- Country: United Kingdom
- Region: United Kingdom territorial waters
- Location: West of Shetland
- Block: 205/21a, 205/22a, 205/26b and 205/22b
- Offshore/onshore: offshore
- Coordinates: 60°11′N 3°52′W﻿ / ﻿60.183°N 3.867°W
- Operator: Hurricane Energy

Field history
- Discovery: 2009
- Start of development: November 2016
- Start of production: June 2019

Production
- Current production of oil: 13,300 barrels per day (~6.63×10^^{5} t/a)
- Estimated oil in place: 3,333 million barrels (~4.547×10^^{8} t)
- Producing formations: Naturally fractured Precambrian age granitic basement

= Lancaster oilfield =

Oil field near Scotland

The Lancaster oilfield is an offshore oil field in Scottish territorial waters 100 km west of Shetland and 170 km north of mainland Scotland in water depths of around 155 m.

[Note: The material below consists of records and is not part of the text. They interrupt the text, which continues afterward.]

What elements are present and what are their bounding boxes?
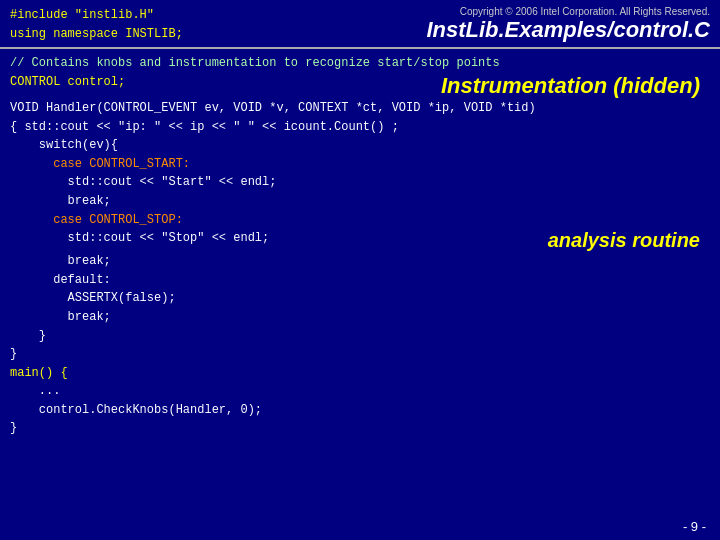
comment-row: // Contains knobs and instrumentation to… <box>10 53 710 73</box>
break2: break; <box>10 252 710 271</box>
case-start: case CONTROL_START: <box>10 155 710 174</box>
assert-line: ASSERTX(false); <box>10 289 710 308</box>
slide-title: InstLib.Examples/control.C <box>426 17 710 42</box>
header-title: Copyright © 2006 Intel Corporation. All … <box>426 6 710 43</box>
comment-line: // Contains knobs and instrumentation to… <box>10 56 500 70</box>
check-knobs: control.CheckKnobs(Handler, 0); <box>10 401 710 420</box>
slide: #include "instlib.H" using namespace INS… <box>0 0 720 540</box>
include-line: #include "instlib.H" <box>10 6 183 25</box>
page-number: - 9 - <box>683 519 706 534</box>
instrumentation-label: Instrumentation (hidden) <box>441 73 700 99</box>
brace-open: { std::cout << "ip: " << ip << " " << ic… <box>10 118 710 137</box>
analysis-label: analysis routine <box>548 229 700 252</box>
control-row: Instrumentation (hidden) CONTROL control… <box>10 73 710 99</box>
case-stop: case CONTROL_STOP: <box>10 211 710 230</box>
cout-stop-row: analysis routine std::cout << "Stop" << … <box>10 229 710 252</box>
cout-start: std::cout << "Start" << endl; <box>10 173 710 192</box>
break3: break; <box>10 308 710 327</box>
main-line: main() { <box>10 364 710 383</box>
header-code-block: #include "instlib.H" using namespace INS… <box>10 6 183 43</box>
divider <box>0 47 720 49</box>
break1: break; <box>10 192 710 211</box>
dots-line: ... <box>10 382 710 401</box>
switch-line: switch(ev){ <box>10 136 710 155</box>
header: #include "instlib.H" using namespace INS… <box>0 0 720 47</box>
void-handler: VOID Handler(CONTROL_EVENT ev, VOID *v, … <box>10 99 710 118</box>
namespace-line: using namespace INSTLIB; <box>10 25 183 44</box>
brace-handler: } <box>10 345 710 364</box>
default-line: default: <box>10 271 710 290</box>
copyright-text: Copyright © 2006 Intel Corporation. All … <box>426 6 710 17</box>
brace-switch: } <box>10 327 710 346</box>
brace-main: } <box>10 419 710 438</box>
code-area: // Contains knobs and instrumentation to… <box>0 51 720 438</box>
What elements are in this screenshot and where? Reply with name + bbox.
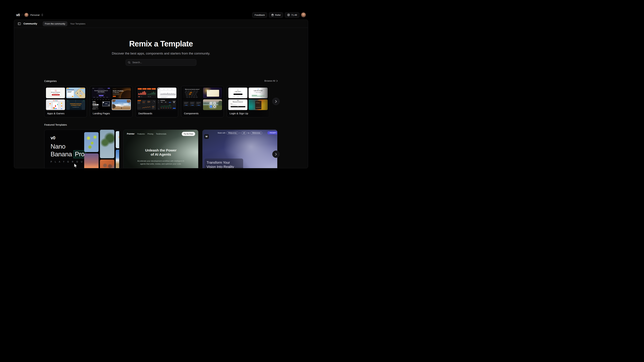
category-card-dashboards[interactable]: OVERVIEW 45%↑ 647↓ 12:00 PM — [136, 86, 178, 118]
decor: OVERVIEW 45%↑ 647↓ 12:00 PM — [137, 88, 176, 110]
v0-community-page: v0 / Personal Feedback — [0, 0, 322, 181]
browse-all-label: Browse All — [264, 80, 275, 82]
v0-logo[interactable]: v0 — [16, 13, 20, 17]
tabs: From the community Your Templates — [43, 21, 87, 26]
webrenew-badges: Made with Midjourney + v0 by Webrenew — [202, 132, 277, 134]
pro-selection-box: Pro — [74, 150, 86, 158]
top-bar: v0 / Personal Feedback — [16, 12, 306, 18]
category-card-login-signup[interactable]: X Login with X G Login with Google — [227, 86, 269, 118]
workspace-avatar[interactable] — [24, 13, 28, 17]
decor: What are your favorite cuisines? — [183, 88, 222, 110]
sidebar-toggle-icon[interactable] — [18, 22, 21, 25]
featured-carousel: v0 Nano BananaPro P L A Y G R O U N D — [44, 130, 278, 168]
featured-label: Featured Templates — [44, 123, 67, 126]
pointer-subtitle: Accelerate your development workflow wit… — [124, 160, 198, 162]
pointer-nav: Pointer Features Pricing Testimonials — [127, 132, 166, 135]
category-label: Components — [184, 112, 222, 115]
decor: Streamlined Communication for Quick Ship… — [92, 88, 131, 110]
credits-button[interactable]: 71.49 — [285, 12, 299, 18]
cursor-icon — [74, 163, 78, 168]
refer-button[interactable]: Refer — [269, 12, 283, 18]
search-input[interactable] — [132, 61, 194, 64]
category-label: Dashboards — [138, 112, 176, 115]
panel-header: Community From the community Your Templa… — [14, 20, 308, 28]
pointer-subtitle: agents that write, review, and optimize … — [124, 163, 198, 165]
pointer-heading: of AI Agents — [124, 152, 198, 156]
community-panel: Community From the community Your Templa… — [14, 20, 308, 168]
category-label: Apps & Games — [47, 112, 85, 115]
pointer-try-free-button: Try for Free — [182, 132, 195, 136]
gift-icon — [271, 14, 274, 16]
user-avatar[interactable] — [301, 12, 306, 17]
chevron-right-icon — [276, 80, 278, 82]
midjourney-badge: Midjourney — [226, 132, 238, 134]
nano-v0-logo: v0 — [50, 135, 55, 140]
categories-next-button[interactable] — [272, 98, 280, 105]
workspace-name[interactable]: Personal — [30, 14, 40, 16]
decor: Welcome to v0 Calendar Continue with Goo… — [46, 88, 85, 110]
category-card-landing-pages[interactable]: Streamlined Communication for Quick Ship… — [90, 86, 132, 118]
top-bar-left: v0 / Personal — [16, 13, 43, 17]
v0-badge: v0 — [242, 132, 247, 134]
category-label: Login & Sign Up — [230, 112, 268, 115]
categories-label: Categories — [44, 80, 57, 82]
categories-carousel: Welcome to v0 Calendar Continue with Goo… — [44, 86, 278, 118]
category-label: Blog — [275, 112, 278, 115]
feedback-button[interactable]: Feedback — [252, 12, 267, 18]
category-label: Landing Pages — [93, 112, 131, 115]
tab-from-the-community[interactable]: From the community — [43, 21, 68, 26]
feedback-label: Feedback — [254, 14, 265, 16]
featured-card-pointer[interactable]: Pointer Features Pricing Testimonials Tr… — [123, 130, 198, 168]
category-card-components[interactable]: What are your favorite cuisines? — [181, 86, 224, 118]
webrenew-logo: W — [204, 134, 209, 139]
page-title: Community — [24, 22, 37, 25]
hero-subtitle: Discover the best apps, components and s… — [14, 52, 308, 55]
category-card-apps-games[interactable]: Welcome to v0 Calendar Continue with Goo… — [44, 86, 87, 118]
search-icon — [128, 61, 130, 64]
browse-all-link[interactable]: Browse All — [264, 80, 278, 82]
featured-next-button[interactable] — [272, 150, 280, 158]
search-box[interactable] — [126, 59, 196, 66]
nano-photo-grid — [84, 130, 119, 168]
decor: X Login with X G Login with Google — [228, 88, 268, 110]
tab-your-templates[interactable]: Your Templates — [68, 21, 87, 26]
webrenew-badge: Webrenew — [250, 132, 262, 134]
top-bar-right: Feedback Refer — [252, 12, 306, 18]
featured-card-nano-banana-pro[interactable]: v0 Nano BananaPro P L A Y G R O U N D — [44, 130, 119, 168]
prompt-button[interactable]: PROMPT — [268, 131, 278, 134]
featured-card-webrenew[interactable]: Made with Midjourney + v0 by Webrenew W … — [202, 130, 278, 168]
webrenew-info-panel: Transform Your Vision Into Reality Use G… — [204, 158, 243, 168]
pointer-heading: Unleash the Power — [124, 148, 198, 152]
chevron-up-down-icon[interactable] — [41, 14, 43, 16]
credits-value: 71.49 — [291, 14, 297, 16]
refer-label: Refer — [275, 14, 281, 16]
hero-title: Remix a Template — [14, 39, 308, 48]
credits-icon — [287, 14, 290, 16]
breadcrumb-separator: / — [22, 13, 22, 17]
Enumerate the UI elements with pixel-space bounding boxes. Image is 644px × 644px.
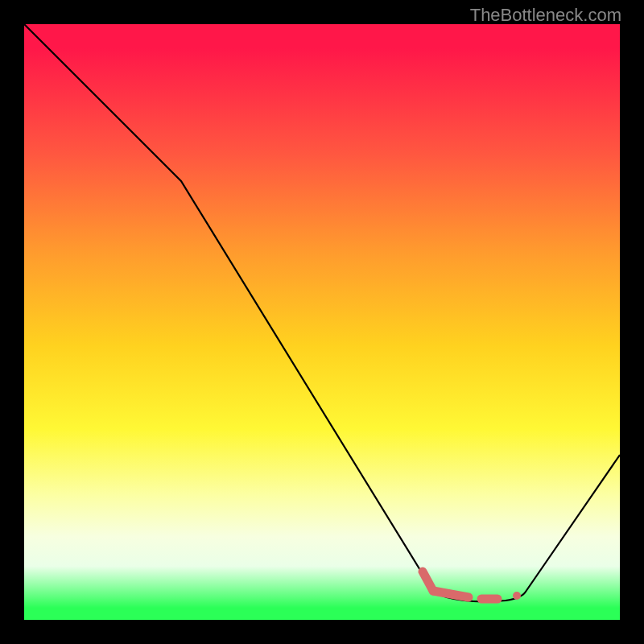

It comprises licence blocks 205/21a, 205/22a, 205/26b and 205/22b in Licence P1368 (Central), all of which are fully owned by Hurricane Energy. It is the first naturally fractured basement oilfield in the United Kingdom Continental Shelf to reach production.

==History==
Exploration well 205-21-1A was drilled in 1974 by Royal Dutch Shell. It discovered light oil in naturally fractured Precambrian age granitic basement but was plugged and abandoned. This was the first well drilled by semi-submersible rig Ocean Voyager after construction. An astonishing feat West of Shetland in wintertime.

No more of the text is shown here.